An image-free, verbatim transcription of the records is the expected result.

Stored data:
= = = =
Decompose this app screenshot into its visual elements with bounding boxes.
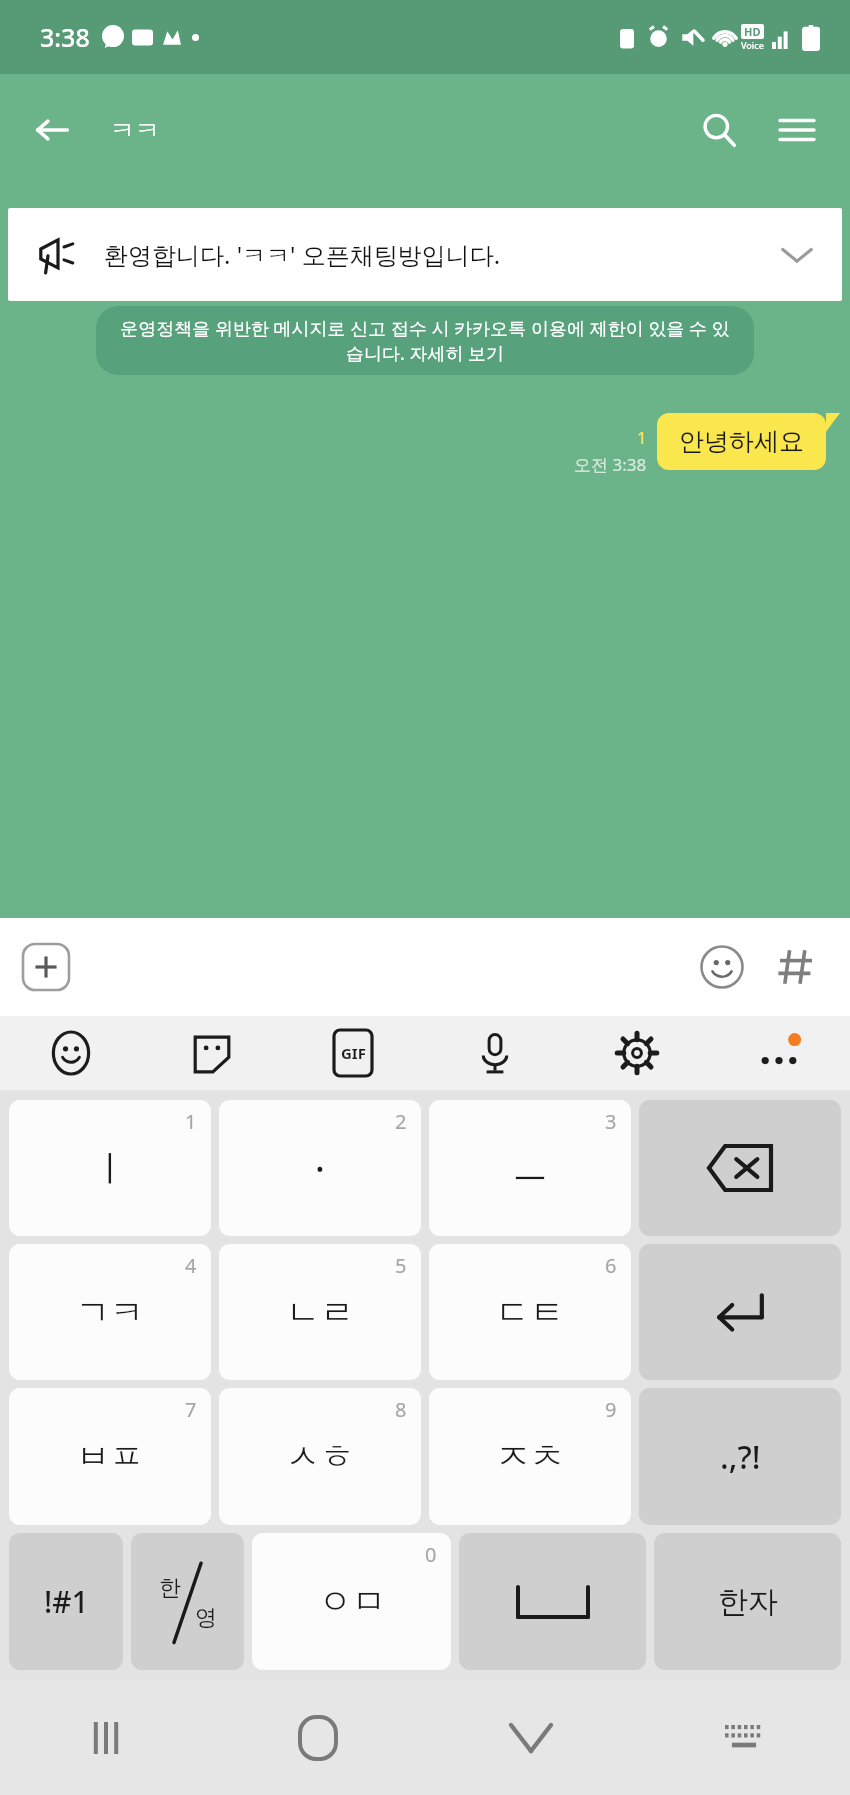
- button[interactable]: Hashtag: [766, 937, 826, 997]
- staticText: ㄱㅋ: [76, 1291, 144, 1334]
- button[interactable]: ㄱㅋ: [9, 1244, 211, 1380]
- button[interactable]: ㅅㅎ: [219, 1388, 421, 1525]
- button[interactable]: !#1: [9, 1533, 123, 1670]
- button[interactable]: Backspace: [639, 1100, 841, 1236]
- staticText: !#1: [44, 1581, 89, 1622]
- staticText: ㅡ: [512, 1146, 548, 1191]
- button[interactable]: Enter: [639, 1244, 841, 1380]
- button[interactable]: Voice input: [424, 1016, 566, 1090]
- staticText: 4: [185, 1252, 197, 1279]
- button[interactable]: Switch keyboard: [637, 1680, 850, 1795]
- staticText: 7: [185, 1396, 197, 1423]
- button[interactable]: GIF: [282, 1016, 424, 1090]
- button[interactable]: More: [708, 1016, 850, 1090]
- button[interactable]: Home: [212, 1680, 424, 1795]
- staticText: HD: [744, 24, 761, 39]
- staticText: ㅋㅋ: [110, 115, 160, 146]
- staticText: ㅅㅎ: [286, 1435, 354, 1478]
- button[interactable]: Keyboard settings: [566, 1016, 708, 1090]
- button[interactable]: ㅂㅍ: [9, 1388, 211, 1525]
- staticText: 0: [425, 1541, 437, 1568]
- staticText: 8: [395, 1396, 407, 1423]
- button[interactable]: Sticker: [141, 1016, 282, 1090]
- button[interactable]: .,?!: [639, 1388, 841, 1525]
- staticText: 2: [395, 1108, 407, 1135]
- staticText: GIF: [341, 1043, 366, 1063]
- button[interactable]: ㄴㄹ: [219, 1244, 421, 1380]
- staticText: 오전 3:38: [574, 453, 647, 476]
- button[interactable]: 안녕하세요: [657, 413, 826, 470]
- button[interactable]: ㄷㅌ: [429, 1244, 631, 1380]
- button[interactable]: Space: [459, 1533, 646, 1670]
- button[interactable]: ㅡ: [429, 1100, 631, 1236]
- staticText: 환영합니다. 'ㅋㅋ' 오픈채팅방입니다.: [104, 238, 780, 271]
- button[interactable]: Add attachment: [16, 937, 76, 997]
- button[interactable]: Menu: [766, 99, 828, 161]
- staticText: ㄷㅌ: [496, 1291, 564, 1334]
- staticText: 안녕하세요: [679, 426, 804, 457]
- staticText: 1: [637, 426, 647, 449]
- button[interactable]: 한자: [654, 1533, 841, 1670]
- button[interactable]: ㅣ: [9, 1100, 211, 1236]
- staticText: 한자: [718, 1583, 778, 1621]
- staticText: ·: [315, 1144, 325, 1193]
- button[interactable]: Hide keyboard: [424, 1680, 637, 1795]
- staticText: ㅣ: [92, 1146, 128, 1191]
- staticText: Voice: [741, 39, 764, 51]
- button[interactable]: Emoticon: [692, 937, 752, 997]
- staticText: ㅈㅊ: [496, 1435, 564, 1478]
- button[interactable]: Search: [688, 99, 750, 161]
- staticText: 3:38: [40, 20, 90, 54]
- button[interactable]: ㅈㅊ: [429, 1388, 631, 1525]
- button[interactable]: Emoji: [0, 1016, 141, 1090]
- staticText: 운영정책을 위반한 메시지로 신고 접수 시 카카오톡 이용에 제한이 있을 수…: [116, 316, 734, 365]
- button[interactable]: Back: [24, 102, 80, 158]
- staticText: 5: [395, 1252, 407, 1279]
- button[interactable]: Language: [131, 1533, 244, 1670]
- button[interactable]: ㅇㅁ: [252, 1533, 451, 1670]
- staticText: ㄴㄹ: [286, 1291, 354, 1334]
- staticText: ㅂㅍ: [76, 1435, 144, 1478]
- staticText: 1: [185, 1108, 197, 1135]
- staticText: 한: [159, 1574, 181, 1602]
- staticText: 6: [605, 1252, 617, 1279]
- button[interactable]: Recents: [0, 1680, 212, 1795]
- staticText: .,?!: [720, 1435, 761, 1479]
- staticText: 9: [605, 1396, 617, 1423]
- button[interactable]: 환영합니다. 'ㅋㅋ' 오픈채팅방입니다.: [8, 208, 842, 301]
- staticText: 영: [195, 1604, 217, 1632]
- staticText: 3: [605, 1108, 617, 1135]
- staticText: ㅇㅁ: [318, 1580, 386, 1623]
- button[interactable]: ·: [219, 1100, 421, 1236]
= = = =
Result of this exercise:
Decompose this app screenshot into its visual elements with bounding boxes.
- button[interactable]: Hashtag: [766, 937, 826, 997]
- staticText: ㄱㅋ: [76, 1291, 144, 1334]
- button[interactable]: ㄱㅋ: [9, 1244, 211, 1380]
- button[interactable]: ㅅㅎ: [219, 1388, 421, 1525]
- button[interactable]: !#1: [9, 1533, 123, 1670]
- button[interactable]: Backspace: [639, 1100, 841, 1236]
- staticText: !#1: [44, 1581, 89, 1622]
- staticText: ㅡ: [512, 1146, 548, 1191]
- button[interactable]: Enter: [639, 1244, 841, 1380]
- button[interactable]: Voice input: [424, 1016, 566, 1090]
- staticText: 4: [185, 1252, 197, 1279]
- button[interactable]: Switch keyboard: [637, 1680, 850, 1795]
- staticText: 7: [185, 1396, 197, 1423]
- button[interactable]: GIF: [282, 1016, 424, 1090]
- button[interactable]: More: [708, 1016, 850, 1090]
- button[interactable]: Home: [212, 1680, 424, 1795]
- staticText: HD: [744, 24, 761, 39]
- staticText: ㅋㅋ: [110, 115, 160, 146]
- staticText: ㅅㅎ: [286, 1435, 354, 1478]
- button[interactable]: Keyboard settings: [566, 1016, 708, 1090]
- button[interactable]: ㅂㅍ: [9, 1388, 211, 1525]
- staticText: 0: [425, 1541, 437, 1568]
- staticText: 8: [395, 1396, 407, 1423]
- button[interactable]: Sticker: [141, 1016, 282, 1090]
- button[interactable]: .,?!: [639, 1388, 841, 1525]
- staticText: 2: [395, 1108, 407, 1135]
- staticText: GIF: [341, 1043, 366, 1063]
- button[interactable]: ㄴㄹ: [219, 1244, 421, 1380]
- staticText: 오전 3:38: [574, 453, 647, 476]
- button[interactable]: 안녕하세요: [657, 413, 826, 470]
- button[interactable]: ㄷㅌ: [429, 1244, 631, 1380]
- button[interactable]: Space: [459, 1533, 646, 1670]
- button[interactable]: ㅡ: [429, 1100, 631, 1236]
- staticText: 환영합니다. 'ㅋㅋ' 오픈채팅방입니다.: [104, 238, 780, 271]
- button[interactable]: Add attachment: [16, 937, 76, 997]
- button[interactable]: Menu: [766, 99, 828, 161]
- staticText: ㄷㅌ: [496, 1291, 564, 1334]
- staticText: 안녕하세요: [679, 426, 804, 457]
- staticText: 1: [637, 426, 647, 449]
- button[interactable]: 한자: [654, 1533, 841, 1670]
- button[interactable]: ㅣ: [9, 1100, 211, 1236]
- staticText: 한자: [718, 1583, 778, 1621]
- staticText: ·: [315, 1144, 325, 1193]
- button[interactable]: Hide keyboard: [424, 1680, 637, 1795]
- staticText: ㅣ: [92, 1146, 128, 1191]
- staticText: Voice: [741, 39, 764, 51]
- button[interactable]: Emoticon: [692, 937, 752, 997]
- staticText: ㅈㅊ: [496, 1435, 564, 1478]
- button[interactable]: Search: [688, 99, 750, 161]
- staticText: 3:38: [40, 20, 90, 54]
- button[interactable]: ㅈㅊ: [429, 1388, 631, 1525]
- button[interactable]: Emoji: [0, 1016, 141, 1090]
- staticText: 운영정책을 위반한 메시지로 신고 접수 시 카카오톡 이용에 제한이 있을 수…: [116, 316, 734, 365]
- button[interactable]: Back: [24, 102, 80, 158]
- staticText: 5: [395, 1252, 407, 1279]
- button[interactable]: Language: [131, 1533, 244, 1670]
- button[interactable]: ㅇㅁ: [252, 1533, 451, 1670]
- staticText: ㄴㄹ: [286, 1291, 354, 1334]
- staticText: ㅂㅍ: [76, 1435, 144, 1478]
- staticText: 1: [185, 1108, 197, 1135]
- staticText: 한: [159, 1574, 181, 1602]
- staticText: 6: [605, 1252, 617, 1279]
- button[interactable]: Recents: [0, 1680, 212, 1795]
- staticText: .,?!: [720, 1435, 761, 1479]
- staticText: 9: [605, 1396, 617, 1423]
- button[interactable]: 환영합니다. 'ㅋㅋ' 오픈채팅방입니다.: [8, 208, 842, 301]
- staticText: 영: [195, 1604, 217, 1632]
- staticText: 3: [605, 1108, 617, 1135]
- staticText: ㅇㅁ: [318, 1580, 386, 1623]
- button[interactable]: ·: [219, 1100, 421, 1236]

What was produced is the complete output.